• Task to carry out
Tally how many lines in the data hold the word "Custom", and give the result with no other text.

(Source records)
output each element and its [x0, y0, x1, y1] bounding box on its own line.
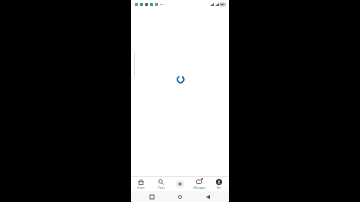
- staticText: Home: [137, 186, 145, 190]
- staticText: Me: [217, 186, 221, 190]
- staticText: Messages: [193, 186, 206, 190]
- button[interactable]: Me: [210, 177, 228, 191]
- button[interactable]: Home: [132, 177, 150, 191]
- button[interactable]: Messages: [190, 177, 208, 191]
- staticText: Parts: [158, 186, 165, 190]
- button[interactable]: Back: [201, 191, 215, 202]
- button[interactable]: Create: [171, 177, 189, 191]
- button[interactable]: Parts: [152, 177, 170, 191]
- button[interactable]: Recent apps: [145, 191, 159, 202]
- button[interactable]: Home: [173, 191, 187, 202]
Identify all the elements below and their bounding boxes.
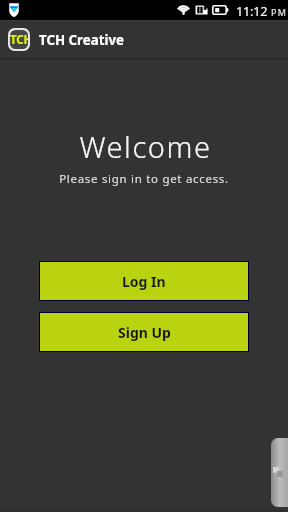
staticText: TCH [10, 32, 28, 48]
staticText: Log In [122, 272, 166, 291]
button[interactable]: Sign Up [40, 313, 248, 351]
staticText: Welcome [79, 127, 212, 166]
staticText: Please sign in to get access. [59, 171, 229, 187]
staticText: PM [271, 6, 288, 18]
staticText: Sign Up [118, 323, 171, 342]
staticText: 11:12 [236, 2, 268, 19]
button[interactable]: Open emulator panel [271, 438, 288, 507]
button[interactable]: Log In [40, 262, 248, 300]
staticText: TCH Creative [39, 31, 124, 49]
button[interactable]: TCH [0, 20, 132, 60]
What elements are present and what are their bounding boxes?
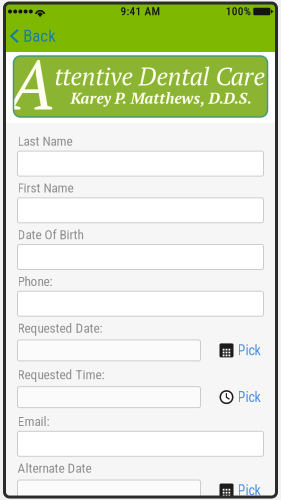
staticText: Last Name (18, 134, 72, 149)
button[interactable]: Back (4, 20, 76, 52)
staticText: 9:41 AM (120, 5, 160, 18)
staticText: Back (23, 26, 56, 46)
staticText: Pick (238, 482, 260, 499)
staticText: ttentive Dental Care (54, 59, 264, 93)
button[interactable]: Pick (216, 478, 264, 500)
button[interactable]: Pick (216, 385, 264, 410)
staticText: 100% (226, 5, 251, 18)
staticText: Pick (238, 389, 260, 405)
button[interactable]: Pick (216, 338, 264, 363)
staticText: Email: (18, 414, 50, 429)
staticText: Date Of Birth (18, 227, 84, 242)
staticText: Phone: (18, 274, 52, 289)
staticText: Karey P. Matthews, D.D.S. (70, 88, 252, 108)
staticText: Requested Date: (18, 320, 102, 336)
staticText: Alternate Date (18, 460, 92, 476)
staticText: Pick (238, 342, 260, 359)
staticText: First Name (18, 180, 74, 196)
staticText: Requested Time: (18, 367, 104, 383)
staticText: A (8, 38, 69, 130)
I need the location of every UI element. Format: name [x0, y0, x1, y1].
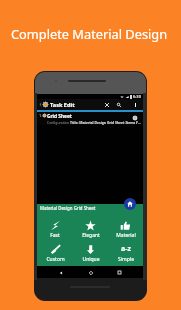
button[interactable]: Home [124, 198, 136, 210]
button[interactable]: Back [38, 99, 43, 110]
staticText: Elegant [82, 232, 100, 239]
staticText: Material Design Grid Sheet [40, 205, 96, 211]
button[interactable]: Recents [114, 267, 125, 278]
button[interactable]: Elegant [73, 219, 108, 240]
staticText: a-z [121, 244, 131, 254]
staticText: 1. [39, 113, 43, 119]
staticText: Custom [46, 256, 65, 263]
staticText: Grid Sheet [47, 113, 72, 120]
button[interactable]: Home [85, 267, 96, 278]
button[interactable]: Fast [37, 219, 73, 240]
staticText: App [50, 109, 57, 112]
button[interactable]: Item settings [130, 113, 139, 122]
button[interactable]: Unique [73, 243, 108, 264]
button[interactable]: Close [102, 99, 112, 110]
button[interactable]: Material [108, 219, 143, 240]
button[interactable]: a-z [108, 243, 143, 264]
staticText: Fast [50, 232, 60, 239]
button[interactable]: Search [114, 99, 124, 110]
staticText: Simple [118, 256, 134, 263]
staticText: Title: Material Design Grid Sheet Items … [70, 120, 141, 125]
button[interactable]: 1. [37, 112, 143, 125]
staticText: Configuration [47, 120, 70, 125]
button[interactable]: Custom [37, 243, 73, 264]
button[interactable]: Back [55, 267, 66, 278]
staticText: Unique [82, 256, 100, 263]
staticText: Material [116, 232, 136, 239]
staticText: Task Edit [50, 101, 75, 109]
button[interactable]: More options [130, 99, 140, 110]
staticText: 6:30 [133, 94, 141, 99]
staticText: Complete Material Design [11, 25, 168, 42]
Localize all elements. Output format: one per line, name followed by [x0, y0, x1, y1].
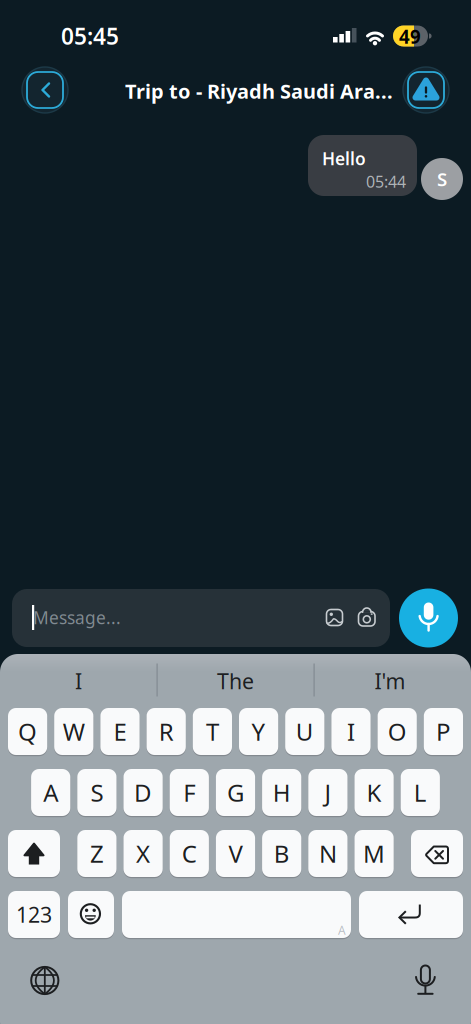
- staticText: B: [274, 838, 290, 870]
- staticText: E: [114, 716, 126, 748]
- staticText: H: [273, 777, 291, 808]
- staticText: Z: [90, 838, 104, 870]
- button[interactable]: F: [170, 768, 209, 817]
- button[interactable]: T: [193, 707, 232, 756]
- staticText: M: [363, 838, 385, 870]
- button[interactable]: Q: [8, 707, 47, 756]
- staticText: A: [43, 777, 58, 808]
- button[interactable]: E: [100, 707, 140, 756]
- button[interactable]: Y: [239, 707, 278, 756]
- staticText: Trip to - Riyadh Saudi Ara...: [125, 78, 393, 104]
- button[interactable]: C: [170, 829, 209, 878]
- button[interactable]: [320, 604, 348, 632]
- staticText: S: [90, 777, 103, 808]
- button[interactable]: [359, 890, 463, 939]
- button[interactable]: The: [160, 661, 310, 701]
- staticText: I: [75, 667, 82, 695]
- staticText: Q: [18, 716, 37, 748]
- staticText: A: [338, 922, 346, 938]
- staticText: N: [319, 838, 337, 870]
- staticText: 05:45: [61, 21, 119, 51]
- staticText: S: [437, 167, 447, 191]
- button[interactable]: Message...: [12, 589, 390, 647]
- button[interactable]: R: [147, 707, 186, 756]
- button[interactable]: [122, 890, 351, 939]
- staticText: X: [136, 838, 150, 870]
- button[interactable]: K: [354, 768, 394, 817]
- button[interactable]: [402, 66, 450, 114]
- button[interactable]: I: [331, 707, 371, 756]
- staticText: Message...: [33, 606, 121, 629]
- button[interactable]: U: [285, 707, 324, 756]
- button[interactable]: [399, 588, 458, 648]
- staticText: 05:44: [366, 171, 406, 192]
- staticText: Hello: [322, 147, 366, 170]
- button[interactable]: [411, 829, 463, 878]
- staticText: D: [134, 777, 152, 808]
- button[interactable]: I: [4, 661, 154, 701]
- staticText: 123: [16, 900, 52, 929]
- staticText: G: [227, 777, 244, 808]
- staticText: P: [436, 716, 451, 748]
- button[interactable]: A: [31, 768, 70, 817]
- staticText: L: [414, 777, 427, 808]
- button[interactable]: V: [216, 829, 255, 878]
- button[interactable]: [22, 66, 68, 114]
- button[interactable]: L: [401, 768, 440, 817]
- staticText: U: [296, 716, 314, 748]
- button[interactable]: X: [124, 829, 163, 878]
- button[interactable]: H: [262, 768, 301, 817]
- staticText: 49: [399, 24, 421, 49]
- staticText: K: [367, 777, 382, 808]
- button[interactable]: [353, 604, 381, 632]
- staticText: W: [63, 716, 85, 748]
- button[interactable]: P: [424, 707, 463, 756]
- button[interactable]: W: [54, 707, 93, 756]
- staticText: V: [228, 838, 242, 870]
- button[interactable]: S: [77, 768, 116, 817]
- button[interactable]: [28, 964, 62, 998]
- button[interactable]: B: [262, 829, 301, 878]
- staticText: R: [159, 716, 174, 748]
- staticText: The: [217, 667, 254, 695]
- button[interactable]: [8, 829, 60, 878]
- button[interactable]: N: [308, 829, 348, 878]
- button[interactable]: [413, 963, 437, 997]
- staticText: I: [347, 716, 355, 748]
- button[interactable]: D: [124, 768, 163, 817]
- button[interactable]: Z: [77, 829, 116, 878]
- button[interactable]: I'm: [315, 661, 465, 701]
- button[interactable]: J: [308, 768, 348, 817]
- button[interactable]: S: [421, 158, 463, 200]
- staticText: J: [324, 777, 331, 808]
- staticText: F: [183, 777, 195, 808]
- button[interactable]: 123: [8, 890, 60, 939]
- button[interactable]: M: [354, 829, 394, 878]
- staticText: Y: [252, 716, 266, 748]
- button[interactable]: O: [378, 707, 417, 756]
- button[interactable]: [68, 890, 114, 939]
- staticText: C: [182, 838, 197, 870]
- staticText: I'm: [374, 667, 406, 695]
- staticText: T: [206, 716, 219, 748]
- staticText: O: [388, 716, 407, 748]
- button[interactable]: G: [216, 768, 255, 817]
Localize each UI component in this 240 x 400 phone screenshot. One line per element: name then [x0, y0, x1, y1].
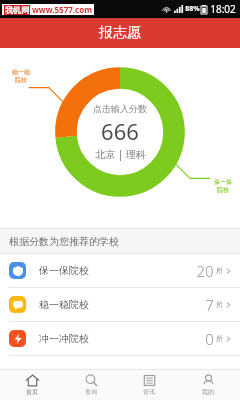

• Worked solution
2